(PROBLEM): Search the records below for "feito"; copy each line that has it.

(Transcribed page contents):
=== Begin Enclosure ===

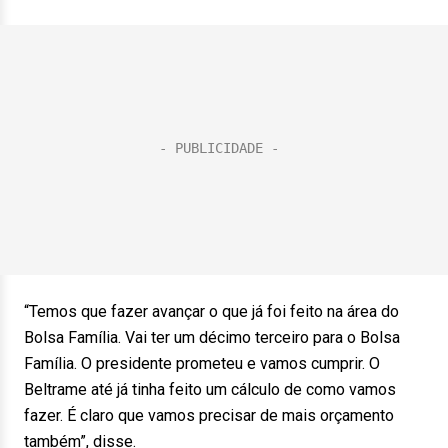
“Temos que fazer avançar o que já foi feito na área do
Bolsa Família. Vai ter um décimo terceiro para o Bolsa
Família. O presidente prometeu e vamos cumprir. O
Beltrame até já tinha feito um cálculo de como vamos
fazer. É claro que vamos precisar de mais orçamento
também”, disse.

=== End Enclosure ===

(FINISHED TASK):
“Temos que fazer avançar o que já foi feito na área do
Beltrame até já tinha feito um cálculo de como vamos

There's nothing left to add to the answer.